* PROBLEM TO SOLVE: The full set of records must be printed exactly as given.
+ + + + +
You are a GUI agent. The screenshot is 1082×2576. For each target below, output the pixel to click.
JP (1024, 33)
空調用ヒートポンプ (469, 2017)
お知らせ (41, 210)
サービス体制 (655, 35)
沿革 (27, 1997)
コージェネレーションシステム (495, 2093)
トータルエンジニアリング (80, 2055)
+ + + + +
* TASK RESPONSE:
You are a GUI agent. The screenshot is 1082×2576. For each target below, output the pixel to click.
JP (1024, 33)
空調用ヒートポンプ (469, 2017)
お知らせ (41, 210)
サービス体制 (655, 35)
沿革 (27, 1997)
コージェネレーションシステム (495, 2093)
トータルエンジニアリング (80, 2055)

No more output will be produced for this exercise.